Task:
Only an exact repetition of the entries will do.

Extracted page text data:
=== Begin Enclosure ===

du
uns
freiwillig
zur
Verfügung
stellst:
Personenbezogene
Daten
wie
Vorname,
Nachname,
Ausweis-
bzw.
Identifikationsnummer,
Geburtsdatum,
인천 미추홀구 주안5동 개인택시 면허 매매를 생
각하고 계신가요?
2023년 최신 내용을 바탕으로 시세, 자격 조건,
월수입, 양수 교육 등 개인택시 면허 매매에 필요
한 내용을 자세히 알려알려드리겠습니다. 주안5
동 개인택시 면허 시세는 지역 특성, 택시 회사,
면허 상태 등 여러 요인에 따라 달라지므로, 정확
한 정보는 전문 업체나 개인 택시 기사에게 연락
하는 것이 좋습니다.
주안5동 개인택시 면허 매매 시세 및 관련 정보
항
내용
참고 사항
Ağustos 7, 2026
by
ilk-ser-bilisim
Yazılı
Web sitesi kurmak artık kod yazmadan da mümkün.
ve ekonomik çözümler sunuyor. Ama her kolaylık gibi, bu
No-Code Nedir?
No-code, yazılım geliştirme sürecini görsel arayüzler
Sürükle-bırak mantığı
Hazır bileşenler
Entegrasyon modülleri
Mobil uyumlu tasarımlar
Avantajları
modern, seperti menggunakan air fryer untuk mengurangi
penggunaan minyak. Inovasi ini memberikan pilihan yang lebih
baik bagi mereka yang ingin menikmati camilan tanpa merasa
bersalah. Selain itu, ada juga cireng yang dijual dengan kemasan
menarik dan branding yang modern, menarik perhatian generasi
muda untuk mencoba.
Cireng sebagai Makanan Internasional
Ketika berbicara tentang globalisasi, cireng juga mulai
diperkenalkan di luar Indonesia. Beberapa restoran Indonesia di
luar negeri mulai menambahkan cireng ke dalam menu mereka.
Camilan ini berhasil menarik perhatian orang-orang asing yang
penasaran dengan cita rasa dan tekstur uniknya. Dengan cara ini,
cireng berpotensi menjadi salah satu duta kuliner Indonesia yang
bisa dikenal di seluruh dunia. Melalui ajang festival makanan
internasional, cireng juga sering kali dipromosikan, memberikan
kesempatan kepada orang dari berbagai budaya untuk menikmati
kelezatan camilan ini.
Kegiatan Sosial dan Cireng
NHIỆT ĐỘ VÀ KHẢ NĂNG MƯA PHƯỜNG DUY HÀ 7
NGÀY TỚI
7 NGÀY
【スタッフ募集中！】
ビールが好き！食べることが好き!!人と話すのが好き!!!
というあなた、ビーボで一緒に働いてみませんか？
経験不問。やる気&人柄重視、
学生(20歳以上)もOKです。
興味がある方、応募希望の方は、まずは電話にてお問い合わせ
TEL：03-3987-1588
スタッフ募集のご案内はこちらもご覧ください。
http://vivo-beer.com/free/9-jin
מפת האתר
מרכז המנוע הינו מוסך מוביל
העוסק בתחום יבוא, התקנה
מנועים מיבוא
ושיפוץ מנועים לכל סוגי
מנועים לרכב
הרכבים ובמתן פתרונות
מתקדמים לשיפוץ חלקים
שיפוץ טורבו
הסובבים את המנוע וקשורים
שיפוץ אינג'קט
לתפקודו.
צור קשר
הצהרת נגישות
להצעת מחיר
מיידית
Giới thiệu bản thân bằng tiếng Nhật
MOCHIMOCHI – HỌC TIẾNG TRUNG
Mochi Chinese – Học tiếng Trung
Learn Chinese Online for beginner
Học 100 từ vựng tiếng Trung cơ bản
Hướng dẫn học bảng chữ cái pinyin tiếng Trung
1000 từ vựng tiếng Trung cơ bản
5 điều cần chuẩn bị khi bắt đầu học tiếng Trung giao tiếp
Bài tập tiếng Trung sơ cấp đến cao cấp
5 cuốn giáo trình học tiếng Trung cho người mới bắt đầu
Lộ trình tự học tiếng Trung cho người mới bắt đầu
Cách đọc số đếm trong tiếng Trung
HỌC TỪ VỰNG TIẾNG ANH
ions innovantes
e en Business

=== End Enclosure ===

Response to the task:
du
uns
freiwillig
zur
Verfügung
stellst:
Personenbezogene
Daten
wie
Vorname,
Nachname,
Ausweis-
bzw.
Identifikationsnummer,
Geburtsdatum,
인천 미추홀구 주안5동 개인택시 면허 매매를 생
각하고 계신가요?
2023년 최신 내용을 바탕으로 시세, 자격 조건,
월수입, 양수 교육 등 개인택시 면허 매매에 필요
한 내용을 자세히 알려알려드리겠습니다. 주안5
동 개인택시 면허 시세는 지역 특성, 택시 회사,
면허 상태 등 여러 요인에 따라 달라지므로, 정확
한 정보는 전문 업체나 개인 택시 기사에게 연락
하는 것이 좋습니다.
주안5동 개인택시 면허 매매 시세 및 관련 정보
항
내용
참고 사항
Ağustos 7, 2026
by
ilk-ser-bilisim
Yazılı
Web sitesi kurmak artık kod yazmadan da mümkün.
ve ekonomik çözümler sunuyor. Ama her kolaylık gibi, bu
No-Code Nedir?
No-code, yazılım geliştirme sürecini görsel arayüzler
Sürükle-bırak mantığı
Hazır bileşenler
Entegrasyon modülleri
Mobil uyumlu tasarımlar
Avantajları
modern, seperti menggunakan air fryer untuk mengurangi
penggunaan minyak. Inovasi ini memberikan pilihan yang lebih
baik bagi mereka yang ingin menikmati camilan tanpa merasa
bersalah. Selain itu, ada juga cireng yang dijual dengan kemasan
menarik dan branding yang modern, menarik perhatian generasi
muda untuk mencoba.
Cireng sebagai Makanan Internasional
Ketika berbicara tentang globalisasi, cireng juga mulai
diperkenalkan di luar Indonesia. Beberapa restoran Indonesia di
luar negeri mulai menambahkan cireng ke dalam menu mereka.
Camilan ini berhasil menarik perhatian orang-orang asing yang
penasaran dengan cita rasa dan tekstur uniknya. Dengan cara ini,
cireng berpotensi menjadi salah satu duta kuliner Indonesia yang
bisa dikenal di seluruh dunia. Melalui ajang festival makanan
internasional, cireng juga sering kali dipromosikan, memberikan
kesempatan kepada orang dari berbagai budaya untuk menikmati
kelezatan camilan ini.
Kegiatan Sosial dan Cireng
NHIỆT ĐỘ VÀ KHẢ NĂNG MƯA PHƯỜNG DUY HÀ 7
NGÀY TỚI
7 NGÀY
【スタッフ募集中！】
ビールが好き！食べることが好き!!人と話すのが好き!!!
というあなた、ビーボで一緒に働いてみませんか？
経験不問。やる気&人柄重視、
学生(20歳以上)もOKです。
興味がある方、応募希望の方は、まずは電話にてお問い合わせ
TEL：03-3987-1588
スタッフ募集のご案内はこちらもご覧ください。
http://vivo-beer.com/free/9-jin
מפת האתר
מרכז המנוע הינו מוסך מוביל
העוסק בתחום יבוא, התקנה
מנועים מיבוא
ושיפוץ מנועים לכל סוגי
מנועים לרכב
הרכבים ובמתן פתרונות
מתקדמים לשיפוץ חלקים
שיפוץ טורבו
הסובבים את המנוע וקשורים
שיפוץ אינג'קט
לתפקודו.
צור קשר
הצהרת נגישות
להצעת מחיר
מיידית
Giới thiệu bản thân bằng tiếng Nhật
MOCHIMOCHI – HỌC TIẾNG TRUNG
Mochi Chinese – Học tiếng Trung
Learn Chinese Online for beginner
Học 100 từ vựng tiếng Trung cơ bản
Hướng dẫn học bảng chữ cái pinyin tiếng Trung
1000 từ vựng tiếng Trung cơ bản
5 điều cần chuẩn bị khi bắt đầu học tiếng Trung giao tiếp
Bài tập tiếng Trung sơ cấp đến cao cấp
5 cuốn giáo trình học tiếng Trung cho người mới bắt đầu
Lộ trình tự học tiếng Trung cho người mới bắt đầu
Cách đọc số đếm trong tiếng Trung
HỌC TỪ VỰNG TIẾNG ANH
ions innovantes
e en Business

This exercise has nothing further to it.